TSSB3M

Mining tool and large-scale datasets of single statement bug fixes in Python

View the Project on GitHub cedricrupb/TSSB3M

TSSB-3M: Mining single statement bugs at massive scale

Single statement bugs (and bug fixes) play a major role in the evaluation and design of automatic bug finders and program repair. With the recent advances in data-driven bug detection and repair, single statement bug fixes at the scale of millionth examples become more important than ever. For this reason, we are releasing three new datasets consisting of single statement changes and bug fixes from over 500K Python Git projects.

Deduplicated Datasets

We came to notice that our datasets contain a significant number of duplicate patches that were missed by our deduplication procedure. To mitigate this, we are releasing cleaned versions of TSSB-3M and SSB-9M:

The cleaned datasets are also available on Zenodo.

Datasets

To download our datasets, use:

All datasets are also available at Zenodo.

Main Takeaways

Datasets of single statement bugs such as ManySStuBs4J in Java or PySStuBs in Python have helped us a lot in our research. However, their size limited the upscaling of experiments and data analyses. Therefore, we are excited to release three new datasets several magnitudes larger than any existing bug collections. Here are our main takeaways for our datasets:

Dataset Info

In the following, we provide a closer look at the dataset statsistics of TSSB-3M and SSB-9M.
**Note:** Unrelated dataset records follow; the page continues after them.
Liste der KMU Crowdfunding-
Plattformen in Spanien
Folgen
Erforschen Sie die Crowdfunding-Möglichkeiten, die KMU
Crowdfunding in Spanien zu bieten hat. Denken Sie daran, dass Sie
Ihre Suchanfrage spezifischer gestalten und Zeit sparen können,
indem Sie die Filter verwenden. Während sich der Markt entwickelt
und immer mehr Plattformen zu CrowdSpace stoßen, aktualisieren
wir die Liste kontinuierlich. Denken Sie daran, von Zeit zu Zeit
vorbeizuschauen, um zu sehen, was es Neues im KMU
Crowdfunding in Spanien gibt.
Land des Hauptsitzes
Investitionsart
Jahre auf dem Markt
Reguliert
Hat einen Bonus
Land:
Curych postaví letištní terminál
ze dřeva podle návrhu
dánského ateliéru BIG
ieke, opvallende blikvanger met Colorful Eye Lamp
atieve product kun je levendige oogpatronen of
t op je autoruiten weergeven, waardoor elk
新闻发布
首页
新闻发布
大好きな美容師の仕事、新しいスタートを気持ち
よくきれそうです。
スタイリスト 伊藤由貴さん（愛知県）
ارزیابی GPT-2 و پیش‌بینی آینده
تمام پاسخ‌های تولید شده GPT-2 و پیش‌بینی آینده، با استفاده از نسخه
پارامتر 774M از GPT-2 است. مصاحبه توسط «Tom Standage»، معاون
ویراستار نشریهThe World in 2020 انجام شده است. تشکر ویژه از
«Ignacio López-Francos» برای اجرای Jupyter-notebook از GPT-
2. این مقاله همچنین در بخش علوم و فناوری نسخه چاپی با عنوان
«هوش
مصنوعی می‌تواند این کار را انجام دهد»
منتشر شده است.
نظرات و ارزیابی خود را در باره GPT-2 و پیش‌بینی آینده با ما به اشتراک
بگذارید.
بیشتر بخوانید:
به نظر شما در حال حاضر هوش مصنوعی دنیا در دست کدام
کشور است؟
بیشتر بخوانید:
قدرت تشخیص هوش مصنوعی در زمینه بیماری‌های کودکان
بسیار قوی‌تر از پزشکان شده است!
Pattern Name TSSB-3M SSB-9M
Change Idenfier Used 237K 659K
Change Binary Operand 174K 349K
Same Function More Args 150K 457K
Wrong Function Name 134K 397K
Add Function Around Expression 117K 244K
Change Attribute Used 104K 285K
Change Numeric Literal 97K 275K
More Specific If 68K 121K
Add Method Call 60K 118K
Add Elements To Iterable 57K 175K
Same Function Less Args 50K 169K
Change Boolean Literal 37K 82K
Add Attribute Access 32K 74K
Change Binary Opertor 29K 71K
Same Function Wrong Caller 25K 46K
Less Specific If 22K 45K
Change Keyword Argument Used 20K 59K
Change Unary Operator 15K 23K
Same Function Swap Args 8K 77K
Change Constant Type 6K 12K

Some examples for Python bug fixes that are classified as SStuBs will be coming soon in our repository. Until then, ManySStuBs4J provides a nice overview of examples for Java.

NonSStuBs

Only around 40% of all single statement bugs in our datasets can be classified by a SStuB pattern (in one of the categories of the previous section). For this reason, we analysed the remaining single statement bugs in the TSSB-3M dataset.

NonSStub image

We found that NonSStuBs (i.e. bugs that do not classify as a SStuB) are actually quite similar to SStuBs. In the previous image, we compared the edit operations needed to fix a SStuB with the operations needed to fix a NonSStuB. We observed that most NonSStuB employ the same or similar operation types to fix a bug. Still, there exists some infrequent bugs (SStuB-unrelated) that are not covered by any SStuB category.

Complexity of a Bug-Fix

Most existing methods in automatic repair focus on bugs that can be fixed within a few edit operations. Therefore, we analyzed how many edit operations are needed in our TSSB-3M dataset.

Complexity image

The figure shows the distribution of the length of individual bug fixes. We find that most bugs can be fixed within a few edit operations (4-5 operations). However, there still exists bugs that require a much higher number of fix operations.

Typos

Humans commonly mistype during writting text. Since code is also written text, we expect that typos occur often in code and hence are also common for single statement bug fixes.

Typo image

In the shown image, we count how often a bug is fixed by inserting, removing or transposing up to two characters. Unsurprisingly, we found that typos occur often both in SSB-9M and TSSB-3M (atleast 20% of all bug fixes). In addition, they have a frequency for fixes that address identifiers or strings.